Remind parents and family members where EpiPens are located by hanging signs:
on the door in the house
on your car steering wheel
above your alarm
on the cabinet where EpiPens are kept
Step 5: Going to school with a peanut allergy
It is difficult for caregivers to remember no nuts when it is not their daily practice.
Because of this, I wanted to pick a nut-free environment for my child to attend preschool. I wanted to rest assured knowing that he was in an environment where everyone in the building was on board to keep the school nut-free.
Because we read every label for shared equipment and factory, I also offered to:
Always provide my child with his own snack.
Provide all food for cooking classes. The honest truth, is that this was a LOT of work for me, especially from a financial standpoint. However, I reminded myself the importance of what I was doing to keep my child safe. Some parents are room moms, some write checks for supplies, others donate their time in the classroom. For me, I provided the food for cooking lessons.
Food allergy and public school:
Our public school is not nut-free.
My child will be entering into an environment that can potentially be life-threatening. Am I terrified? YES. Here’s how we prepared for the transition.
We’ve practiced best food practices.
We made an allergist appointment to discuss our current allergy plan.
I called the school to discuss best teacher placement for my rising Kindergartener.
I met with the teacher and district nurse prior to the first day of school.
I completed a 504 plan.
I asked if I can keep EpiPen in the backpack.
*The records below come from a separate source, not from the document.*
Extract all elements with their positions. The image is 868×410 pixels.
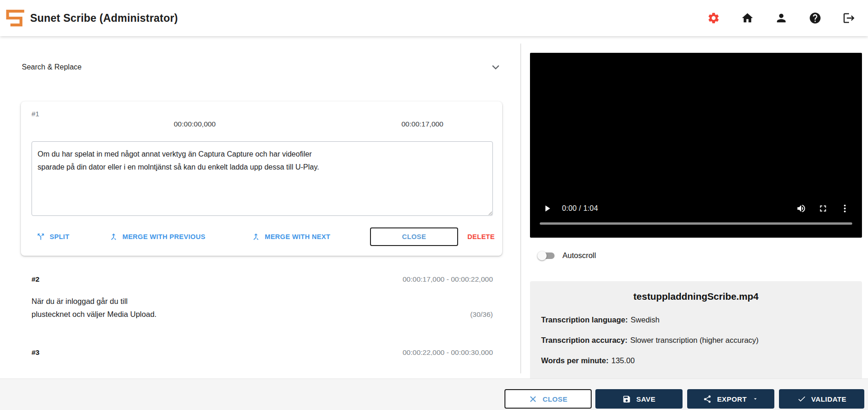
close-button[interactable]: CLOSE <box>504 389 592 409</box>
header-icon-bar <box>706 11 868 25</box>
share-icon <box>703 395 712 404</box>
help-icon[interactable] <box>808 11 823 25</box>
segment-delete-button[interactable]: DELETE <box>467 233 495 240</box>
video-player[interactable]: 0:00 / 1:04 <box>530 53 862 238</box>
video-progress-bar[interactable] <box>540 222 852 225</box>
validate-label: VALIDATE <box>811 395 847 403</box>
autoscroll-toggle[interactable] <box>539 252 555 259</box>
segment-row-2[interactable]: #2 00:00:17,000 - 00:00:22,000 <box>32 275 493 284</box>
segment-row-3[interactable]: #3 00:00:22,000 - 00:00:30,000 <box>32 348 493 355</box>
user-icon[interactable] <box>774 11 789 25</box>
save-button[interactable]: SAVE <box>595 389 683 409</box>
segment-editor-card: #1 00:00:00,000 00:00:17,000 Om du har s… <box>21 101 502 256</box>
media-filename: testuppladdningScribe.mp4 <box>530 291 862 302</box>
segment-number: #3 <box>32 348 39 355</box>
transcript-panel: Search & Replace #1 00:00:00,000 00:00:1… <box>0 36 520 355</box>
settings-gear-icon[interactable] <box>706 11 721 25</box>
more-options-icon[interactable] <box>840 203 850 214</box>
char-counter: (30/36) <box>32 310 493 319</box>
close-x-icon <box>529 395 537 404</box>
segment-start-time: 00:00:00,000 <box>174 120 216 128</box>
main-content: Search & Replace #1 00:00:00,000 00:00:1… <box>0 36 868 378</box>
check-icon <box>797 394 806 404</box>
logout-icon[interactable] <box>842 11 856 25</box>
caret-down-icon <box>752 396 759 402</box>
merge-with-next-button[interactable]: MERGE WITH NEXT <box>251 232 330 241</box>
search-replace-label: Search & Replace <box>22 63 82 71</box>
merge-with-previous-button[interactable]: MERGE WITH PREVIOUS <box>109 232 205 241</box>
info-label: Words per minute: <box>541 356 608 365</box>
export-button[interactable]: EXPORT <box>687 389 774 409</box>
segment-time-range: 00:00:17,000 - 00:00:22,000 <box>402 275 493 284</box>
info-row-wpm: Words per minute:135.00 <box>541 356 862 365</box>
export-label: EXPORT <box>717 395 747 403</box>
info-value: Swedish <box>631 315 659 324</box>
app-title: Sunet Scribe (Administrator) <box>30 12 178 25</box>
info-value: 135.00 <box>611 356 634 365</box>
video-time-display: 0:00 / 1:04 <box>562 204 598 213</box>
info-row-accuracy: Transcription accuracy:Slower transcript… <box>541 336 862 345</box>
segment-text-line: När du är inloggad går du till <box>32 295 157 308</box>
call-split-icon <box>36 232 45 241</box>
split-label: SPLIT <box>50 233 70 240</box>
close-label: CLOSE <box>542 395 568 403</box>
segment-end-time: 00:00:17,000 <box>402 120 444 128</box>
info-row-language: Transcription language:Swedish <box>541 315 862 324</box>
merge-icon <box>109 232 118 241</box>
chevron-down-icon[interactable] <box>491 63 500 71</box>
merge-previous-label: MERGE WITH PREVIOUS <box>122 233 205 240</box>
autoscroll-row: Autoscroll <box>539 251 596 260</box>
media-panel: 0:00 / 1:04 Au <box>521 36 868 378</box>
autoscroll-label: Autoscroll <box>562 251 596 260</box>
segment-number: #1 <box>32 110 39 118</box>
save-icon <box>622 395 631 404</box>
split-button[interactable]: SPLIT <box>36 232 70 241</box>
volume-icon[interactable] <box>796 203 806 214</box>
info-label: Transcription language: <box>541 315 628 324</box>
search-replace-accordion[interactable]: Search & Replace <box>22 60 500 74</box>
info-value: Slower transcription (higher accuracy) <box>630 336 759 344</box>
segment-time-range: 00:00:22,000 - 00:00:30,000 <box>402 348 493 355</box>
app-header: Sunet Scribe (Administrator) <box>0 0 868 36</box>
sunet-logo-icon <box>6 8 25 28</box>
fullscreen-icon[interactable] <box>818 203 828 214</box>
toggle-thumb <box>537 251 547 260</box>
segment-text-input[interactable]: Om du har spelat in med något annat verk… <box>32 141 493 216</box>
play-icon[interactable] <box>542 203 552 214</box>
merge-icon <box>251 232 261 241</box>
video-controls: 0:00 / 1:04 <box>530 201 862 216</box>
segment-close-button[interactable]: CLOSE <box>370 227 458 246</box>
merge-next-label: MERGE WITH NEXT <box>265 233 330 240</box>
validate-button[interactable]: VALIDATE <box>779 389 864 409</box>
home-icon[interactable] <box>740 11 755 25</box>
segment-number: #2 <box>32 275 39 284</box>
action-footer: CLOSE SAVE EXPORT VALIDATE <box>0 378 868 410</box>
media-info-panel: testuppladdningScribe.mp4 Transcription … <box>530 281 862 378</box>
info-label: Transcription accuracy: <box>541 336 627 344</box>
brand: Sunet Scribe (Administrator) <box>0 8 178 28</box>
save-label: SAVE <box>636 395 655 403</box>
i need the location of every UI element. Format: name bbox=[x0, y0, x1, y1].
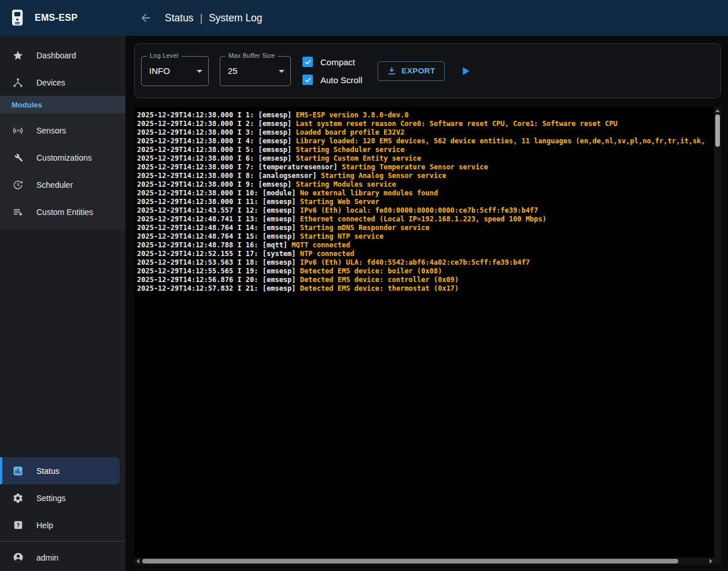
sidebar-user-label: admin bbox=[36, 553, 58, 562]
sensor-waves-icon bbox=[11, 124, 25, 138]
max-buffer-size-select[interactable]: Max Buffer Size 25 bbox=[220, 56, 291, 86]
log-lines: 2025-12-29T14:12:38.000 I 1: [emsesp] EM… bbox=[137, 111, 712, 555]
export-button[interactable]: EXPORT bbox=[378, 61, 445, 81]
scroll-up-arrow-icon[interactable] bbox=[714, 107, 721, 114]
log-line: 2025-12-29T14:12:38.000 I 10: [module] N… bbox=[137, 189, 712, 198]
sidebar-item-label: Sensors bbox=[36, 126, 66, 135]
play-icon bbox=[459, 65, 472, 77]
page-title: Status | System Log bbox=[165, 12, 263, 24]
max-buffer-size-select-value: 25 bbox=[228, 66, 238, 76]
gear-icon bbox=[11, 491, 25, 505]
sidebar-item-sensors[interactable]: Sensors bbox=[0, 117, 125, 144]
chevron-down-icon bbox=[279, 70, 284, 73]
compact-checkbox[interactable] bbox=[302, 57, 313, 67]
log-line: 2025-12-29T14:12:56.876 I 20: [emsesp] D… bbox=[137, 276, 712, 284]
max-buffer-size-select-label: Max Buffer Size bbox=[226, 52, 278, 59]
check-icon bbox=[304, 58, 312, 66]
star-icon bbox=[11, 49, 25, 62]
log-panel: 2025-12-29T14:12:38.000 I 1: [emsesp] EM… bbox=[134, 107, 721, 565]
compact-checkbox-row[interactable]: Compact bbox=[302, 57, 363, 67]
sidebar-item-status[interactable]: Status bbox=[0, 457, 120, 484]
sidebar-header: EMS-ESP bbox=[0, 0, 125, 36]
scrollbar-corner bbox=[714, 558, 721, 565]
scroll-left-arrow-icon[interactable] bbox=[134, 558, 141, 565]
sidebar-item-label: Scheduler bbox=[36, 180, 73, 190]
page-title-separator: | bbox=[200, 12, 203, 24]
account-circle-icon bbox=[11, 551, 25, 565]
tools-icon bbox=[11, 151, 25, 165]
sidebar-nav-bottom: Status Settings ? Help bbox=[0, 457, 125, 571]
sidebar-item-label: Settings bbox=[36, 494, 66, 503]
log-level-select-value: INFO bbox=[149, 66, 170, 76]
sidebar-item-help[interactable]: ? Help bbox=[0, 511, 125, 539]
log-line: 2025-12-29T14:12:53.563 I 18: [emsesp] I… bbox=[137, 258, 712, 267]
sidebar-item-label: Devices bbox=[36, 78, 65, 87]
sidebar-item-settings[interactable]: Settings bbox=[0, 484, 125, 511]
sidebar-item-label: Customizations bbox=[36, 153, 92, 162]
log-line: 2025-12-29T14:12:38.000 I 5: [emsesp] St… bbox=[137, 146, 712, 154]
sidebar-item-label: Status bbox=[36, 466, 60, 476]
log-level-select[interactable]: Log Level INFO bbox=[141, 56, 209, 86]
sidebar-item-label: Help bbox=[36, 521, 53, 530]
help-icon: ? bbox=[11, 518, 25, 532]
auto-scroll-checkbox-row[interactable]: Auto Scroll bbox=[302, 75, 363, 85]
checkbox-group: Compact Auto Scroll bbox=[302, 57, 363, 85]
log-line: 2025-12-29T14:12:55.565 I 19: [emsesp] D… bbox=[137, 267, 712, 276]
ems-esp-app: EMS-ESP Dashboard Devices bbox=[0, 0, 728, 571]
compact-checkbox-label: Compact bbox=[320, 57, 355, 67]
log-line: 2025-12-29T14:12:38.000 I 8: [analogsens… bbox=[137, 172, 712, 180]
sidebar-item-scheduler[interactable]: Scheduler bbox=[0, 171, 125, 198]
log-line: 2025-12-29T14:12:38.000 I 1: [emsesp] EM… bbox=[137, 111, 712, 120]
page-title-secondary: System Log bbox=[209, 12, 262, 24]
sidebar-section-modules: Modules bbox=[0, 96, 125, 113]
sidebar-item-label: Custom Entities bbox=[36, 207, 93, 217]
horizontal-scrollbar-thumb[interactable] bbox=[142, 559, 678, 563]
svg-text:?: ? bbox=[16, 522, 20, 528]
log-line: 2025-12-29T14:12:57.832 I 21: [emsesp] D… bbox=[137, 284, 712, 293]
log-line: 2025-12-29T14:12:38.000 I 4: [emsesp] Li… bbox=[137, 137, 712, 146]
log-line: 2025-12-29T14:12:48.764 I 15: [emsesp] S… bbox=[137, 232, 712, 241]
log-line: 2025-12-29T14:12:38.000 I 9: [emsesp] St… bbox=[137, 180, 712, 189]
back-arrow-icon[interactable] bbox=[138, 10, 153, 25]
vertical-scrollbar[interactable] bbox=[714, 107, 721, 558]
playlist-add-icon bbox=[11, 205, 25, 219]
device-hub-icon bbox=[11, 76, 25, 90]
log-line: 2025-12-29T14:12:48.788 I 16: [mqtt] MQT… bbox=[137, 241, 712, 250]
sidebar-item-custom-entities[interactable]: Custom Entities bbox=[0, 198, 125, 225]
sidebar-item-customizations[interactable]: Customizations bbox=[0, 144, 125, 171]
topbar: Status | System Log bbox=[125, 0, 728, 36]
modules-section-label: Modules bbox=[12, 101, 42, 109]
scroll-right-arrow-icon[interactable] bbox=[707, 558, 714, 565]
sidebar-item-devices[interactable]: Devices bbox=[0, 69, 125, 96]
sidebar-item-label: Dashboard bbox=[36, 51, 76, 60]
log-line: 2025-12-29T14:12:38.000 I 3: [emsesp] Lo… bbox=[137, 128, 712, 137]
clock-refresh-icon bbox=[11, 178, 25, 192]
sidebar-nav-modules: Sensors Customizations Scheduler bbox=[0, 113, 125, 230]
app-logo-icon bbox=[9, 8, 25, 28]
play-button[interactable] bbox=[457, 63, 474, 79]
main-content: Log Level INFO Max Buffer Size 25 Compac… bbox=[125, 36, 728, 571]
export-button-label: EXPORT bbox=[402, 66, 435, 75]
auto-scroll-checkbox[interactable] bbox=[302, 75, 313, 85]
log-line: 2025-12-29T14:12:43.557 I 12: [emsesp] I… bbox=[137, 206, 712, 215]
chevron-down-icon bbox=[197, 70, 202, 73]
sidebar-item-admin[interactable]: admin bbox=[0, 544, 125, 571]
page-title-primary: Status bbox=[165, 12, 194, 24]
sidebar-divider bbox=[0, 541, 125, 542]
horizontal-scrollbar[interactable] bbox=[134, 558, 714, 565]
log-line: 2025-12-29T14:12:52.155 I 17: [system] N… bbox=[137, 250, 712, 258]
sidebar: EMS-ESP Dashboard Devices bbox=[0, 0, 125, 571]
sidebar-nav-top: Dashboard Devices bbox=[0, 36, 125, 96]
app-title: EMS-ESP bbox=[35, 13, 77, 23]
log-line: 2025-12-29T14:12:38.000 I 2: [emsesp] La… bbox=[137, 120, 712, 128]
download-icon bbox=[387, 66, 397, 76]
log-line: 2025-12-29T14:12:38.000 I 6: [emsesp] St… bbox=[137, 154, 712, 163]
log-controls-card: Log Level INFO Max Buffer Size 25 Compac… bbox=[134, 43, 721, 98]
check-icon bbox=[304, 76, 312, 84]
vertical-scrollbar-thumb[interactable] bbox=[715, 114, 720, 147]
log-level-select-label: Log Level bbox=[147, 52, 182, 59]
sidebar-item-dashboard[interactable]: Dashboard bbox=[0, 42, 125, 69]
log-line: 2025-12-29T14:12:38.000 I 7: [temperatur… bbox=[137, 163, 712, 172]
log-line: 2025-12-29T14:12:38.000 I 11: [emsesp] S… bbox=[137, 198, 712, 206]
auto-scroll-checkbox-label: Auto Scroll bbox=[320, 75, 363, 85]
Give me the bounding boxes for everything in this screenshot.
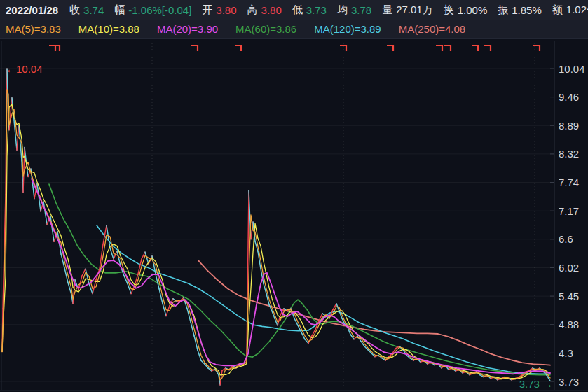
announcement-flag-icon[interactable]: [436, 46, 442, 51]
quote-field-额: 额1.02亿: [552, 4, 588, 17]
quote-field-幅: 幅-1.06%[-0.04]: [114, 4, 191, 17]
announcement-flag-icon[interactable]: [387, 46, 393, 51]
quote-field-振: 振1.85%: [498, 4, 542, 17]
y-axis-label: 7.74: [559, 176, 579, 188]
y-axis-label: 10.04: [559, 63, 585, 75]
y-axis-label: 5.45: [559, 290, 579, 302]
ma-legend-item-0: MA(5)=3.83: [6, 23, 61, 35]
price-segment: [301, 332, 305, 340]
price-segment: [163, 304, 166, 316]
quote-field-label: 幅: [114, 4, 125, 17]
announcement-flag-icon[interactable]: [444, 46, 451, 51]
announcement-flag-icon[interactable]: [484, 46, 491, 51]
announcement-flag-icon[interactable]: [191, 46, 198, 51]
y-axis-label: 4.88: [559, 318, 579, 330]
announcement-flag-icon[interactable]: [533, 46, 540, 51]
quote-field-开: 开3.80: [202, 4, 236, 17]
announcement-flag-icon[interactable]: [53, 46, 60, 51]
ma-legend-item-1: MA(10)=3.88: [78, 23, 139, 35]
quote-field-label: 高: [247, 4, 258, 17]
quote-field-量: 量27.01万: [382, 4, 433, 17]
ma20-line: [32, 178, 550, 374]
quote-field-value: 3.80: [216, 4, 236, 16]
quote-field-label: 均: [337, 4, 348, 17]
stock-chart-screen: 2022/01/28 收3.74幅-1.06%[-0.04]开3.80高3.80…: [0, 0, 588, 392]
price-segment: [64, 268, 68, 283]
quote-field-value: 27.01万: [396, 4, 433, 17]
y-axis-label: 4.3: [559, 347, 573, 359]
y-axis-label: 3.73: [559, 376, 579, 388]
price-chart-canvas[interactable]: 10.049.468.898.327.747.176.66.025.454.88…: [0, 39, 588, 392]
quote-field-value: -1.06%[-0.04]: [128, 4, 191, 16]
quote-field-label: 换: [444, 4, 454, 17]
quote-field-换: 换1.00%: [444, 4, 488, 17]
y-axis-label: 7.17: [559, 205, 579, 217]
y-axis-label: 6.02: [559, 262, 579, 274]
announcement-flag-icon[interactable]: [49, 46, 55, 51]
price-segment: [194, 336, 198, 351]
quote-field-value: 3.78: [351, 4, 371, 16]
price-segment: [312, 330, 315, 336]
price-segment: [68, 283, 71, 295]
price-chart: 10.049.468.898.327.747.176.66.025.454.88…: [0, 39, 588, 392]
low-price-annotation: 3.73 →: [519, 378, 553, 390]
quote-field-value: 1.02亿: [566, 4, 588, 17]
ma-legend-item-3: MA(60)=3.86: [235, 23, 296, 35]
quote-field-label: 收: [69, 4, 80, 17]
quote-fields: 收3.74幅-1.06%[-0.04]开3.80高3.80低3.73均3.78量…: [69, 4, 588, 17]
quote-field-label: 量: [382, 4, 392, 17]
quote-field-label: 额: [552, 4, 563, 17]
ma10-line: [2, 104, 550, 379]
quote-field-低: 低3.73: [292, 4, 327, 17]
ma-legend: MA(5)=3.83MA(10)=3.88MA(20)=3.90MA(60)=3…: [0, 20, 588, 39]
quote-field-label: 低: [292, 4, 303, 17]
quote-field-value: 3.80: [261, 4, 282, 16]
price-segment: [191, 322, 194, 336]
announcement-flag-icon[interactable]: [472, 46, 478, 51]
quote-field-均: 均3.78: [337, 4, 371, 17]
ma60-line: [49, 184, 550, 375]
quote-field-value: 1.85%: [512, 4, 542, 16]
quote-field-高: 高3.80: [247, 4, 282, 17]
ma250-line: [198, 260, 550, 365]
quote-date: 2022/01/28: [6, 4, 58, 16]
ma-legend-item-5: MA(250)=4.08: [399, 23, 465, 35]
high-price-annotation: ←10.04: [6, 63, 43, 75]
quote-field-收: 收3.74: [69, 4, 104, 17]
quote-field-value: 3.74: [83, 4, 104, 16]
ma5-line: [2, 90, 550, 380]
quote-field-label: 振: [498, 4, 508, 17]
quote-field-value: 3.73: [306, 4, 327, 16]
price-segment: [198, 350, 201, 360]
ma-legend-item-4: MA(120)=3.89: [314, 23, 381, 35]
ma-legend-item-2: MA(20)=3.90: [157, 23, 218, 35]
quote-header: 2022/01/28 收3.74幅-1.06%[-0.04]开3.80高3.80…: [0, 0, 588, 20]
quote-field-label: 开: [202, 4, 212, 17]
y-axis-label: 6.6: [559, 233, 573, 245]
quote-field-value: 1.00%: [458, 4, 488, 16]
y-axis-label: 8.32: [559, 148, 579, 160]
y-axis-label: 8.89: [559, 120, 579, 132]
ma120-line: [97, 225, 549, 374]
announcement-flag-icon[interactable]: [235, 46, 241, 51]
y-axis-label: 9.46: [559, 91, 579, 103]
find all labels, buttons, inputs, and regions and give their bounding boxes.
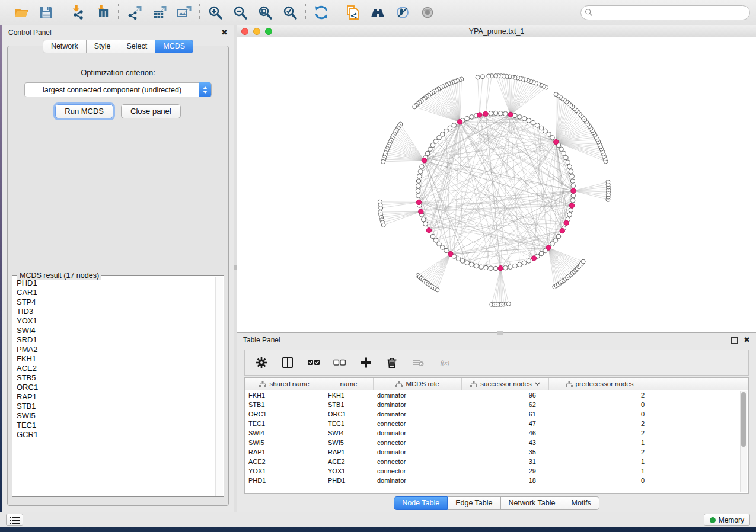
cell-name: ACE2 — [324, 458, 374, 465]
export-image-icon[interactable] — [176, 4, 192, 21]
open-file-icon[interactable] — [13, 4, 30, 21]
delete-row-icon[interactable] — [385, 355, 399, 370]
result-node-item[interactable]: RAP1 — [17, 392, 216, 402]
result-node-item[interactable]: SWI5 — [17, 411, 216, 421]
result-node-item[interactable]: PHD1 — [17, 278, 216, 288]
result-node-item[interactable]: ORC1 — [17, 383, 216, 392]
gear-icon[interactable] — [254, 355, 269, 370]
column-header-MCDS-role[interactable]: MCDS role — [374, 378, 462, 390]
import-table-icon[interactable] — [94, 4, 111, 21]
export-network-icon[interactable] — [126, 4, 142, 21]
column-header-successor-nodes[interactable]: successor nodes — [462, 378, 549, 390]
zoom-window-icon[interactable] — [265, 28, 272, 35]
table-scrollbar-thumb[interactable] — [741, 392, 746, 447]
zoom-in-icon[interactable] — [207, 4, 224, 21]
zoom-selected-icon[interactable] — [282, 4, 298, 21]
search-input[interactable] — [580, 5, 750, 20]
refresh-icon[interactable] — [313, 4, 330, 21]
result-node-item[interactable]: SRD1 — [17, 335, 216, 345]
tab-style[interactable]: Style — [87, 40, 119, 53]
result-node-item[interactable]: PMA2 — [17, 345, 216, 354]
column-header-name[interactable]: name — [324, 378, 374, 390]
deselect-all-icon[interactable] — [333, 355, 347, 370]
result-node-item[interactable]: SWI4 — [17, 326, 216, 335]
result-node-item[interactable]: STP4 — [17, 297, 216, 307]
task-history-button[interactable] — [6, 514, 23, 526]
table-row[interactable]: SWI5SWI5connector431 — [245, 438, 748, 447]
delete-table-icon — [411, 355, 425, 370]
table-row[interactable]: ORC1ORC1dominator610 — [245, 409, 748, 419]
cell-predecessor_nodes: 0 — [549, 477, 650, 484]
criterion-dropdown[interactable]: largest connected component (undirected) — [24, 82, 212, 97]
close-panel-button[interactable]: Close panel — [121, 104, 181, 118]
hide-graphics-details-icon[interactable] — [394, 4, 411, 21]
cell-successor_nodes: 18 — [462, 477, 549, 484]
tab-edge-table[interactable]: Edge Table — [448, 496, 500, 510]
tab-node-table[interactable]: Node Table — [394, 496, 448, 510]
result-node-item[interactable]: YOX1 — [17, 316, 216, 326]
cell-mcds_role: connector — [374, 439, 462, 446]
minimize-window-icon[interactable] — [253, 28, 260, 35]
import-network-icon[interactable] — [69, 4, 86, 21]
horizontal-splitter-handle[interactable] — [497, 331, 503, 335]
table-row[interactable]: SWI4SWI4dominator462 — [245, 428, 748, 438]
table-row[interactable]: ACE2ACE2connector311 — [245, 457, 748, 466]
result-node-item[interactable]: ACE2 — [17, 364, 216, 373]
main-toolbar — [0, 0, 756, 25]
zoom-out-icon[interactable] — [232, 4, 248, 21]
column-header-predecessor-nodes[interactable]: predecessor nodes — [549, 378, 650, 390]
show-graphics-eye-icon[interactable] — [419, 4, 436, 21]
table-row[interactable]: YOX1YOX1connector291 — [245, 466, 748, 476]
cell-predecessor_nodes: 0 — [549, 411, 650, 418]
tab-mcds[interactable]: MCDS — [155, 40, 193, 53]
cell-shared_name: RAP1 — [245, 448, 324, 456]
float-panel-icon[interactable] — [209, 30, 215, 36]
table-row[interactable]: PHD1PHD1dominator180 — [245, 476, 748, 485]
cell-predecessor_nodes: 1 — [549, 439, 650, 446]
search-box — [580, 5, 750, 20]
criterion-dropdown-value: largest connected component (undirected) — [25, 86, 211, 94]
result-node-item[interactable]: TEC1 — [17, 421, 216, 430]
float-panel-icon[interactable] — [731, 337, 738, 344]
result-node-item[interactable]: FKH1 — [17, 354, 216, 364]
result-node-item[interactable]: TID3 — [17, 307, 216, 316]
table-row[interactable]: TEC1TEC1connector472 — [245, 419, 748, 428]
close-panel-icon[interactable]: ✖ — [744, 337, 750, 343]
tab-network-table[interactable]: Network Table — [501, 496, 564, 510]
add-row-icon[interactable] — [359, 355, 373, 370]
app-window: Control Panel ✖ NetworkStyleSelectMCDS O… — [0, 0, 756, 527]
search-binoculars-icon[interactable] — [369, 4, 386, 21]
close-window-icon[interactable] — [241, 28, 248, 35]
run-mcds-button[interactable]: Run MCDS — [55, 104, 113, 118]
result-node-item[interactable]: STB1 — [17, 402, 216, 411]
result-node-item[interactable]: GCR1 — [17, 430, 216, 440]
cell-mcds_role: dominator — [374, 430, 462, 437]
zoom-fit-icon[interactable] — [257, 4, 273, 21]
result-node-item[interactable]: STB5 — [17, 373, 216, 383]
result-node-item[interactable]: CAR1 — [17, 288, 216, 297]
cell-mcds_role: dominator — [374, 392, 462, 399]
cell-shared_name: ORC1 — [245, 411, 324, 418]
export-table-icon[interactable] — [151, 4, 167, 21]
cell-name: RAP1 — [324, 448, 374, 456]
tab-select[interactable]: Select — [119, 40, 156, 53]
status-bar: Memory — [0, 512, 756, 527]
column-header-shared-name[interactable]: shared name — [245, 378, 324, 390]
clone-network-icon[interactable] — [344, 4, 361, 21]
table-row[interactable]: RAP1RAP1dominator352 — [245, 447, 748, 457]
result-list-scrollbar[interactable] — [215, 277, 223, 496]
table-row[interactable]: STB1STB1dominator620 — [245, 400, 748, 409]
select-all-icon[interactable] — [307, 355, 321, 370]
control-panel-title: Control Panel — [8, 28, 52, 37]
memory-button[interactable]: Memory — [704, 514, 750, 526]
network-canvas[interactable] — [237, 37, 756, 332]
tab-motifs[interactable]: Motifs — [563, 496, 599, 510]
close-panel-icon[interactable]: ✖ — [221, 30, 228, 36]
table-panel-tabs: Node TableEdge TableNetwork TableMotifs — [237, 494, 756, 512]
columns-icon[interactable] — [280, 355, 295, 370]
save-session-icon[interactable] — [38, 4, 55, 21]
tab-network[interactable]: Network — [43, 40, 87, 53]
table-row[interactable]: FKH1FKH1dominator962 — [245, 390, 748, 400]
node-table: shared namenameMCDS rolesuccessor nodesp… — [244, 377, 749, 494]
cell-mcds_role: connector — [374, 458, 462, 465]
I completed an allergy action plan and discussed withe the teacher and district nurse.
I talked with my Kindergartener about his allergy plan. We discussed how class snack will go, and how he can navigate the lunchroom. He is only allowed to eat food from his lunchbox.
I created a poster with my child’s picture and food allergy to hand out to teachers, bus driver, and staff. Below is a modified version for you to print and write on at home.
Food Allergies Awareness
Food allergy awareness is catching on and some companies are trying to become more knowledgeable on how to label boxes.
However, we never let our guard down and are constantly reading labels.
If we are unsure, we do not eat it.
I am constantly reminded by other food allergy moms that misreading labels have lead to a reaction.
Above all, when feeling overwhelmed, remember this:
Food allergies limit what you can eat. Not what you can do.
Remind your child this, just as you may do a self-affirmation.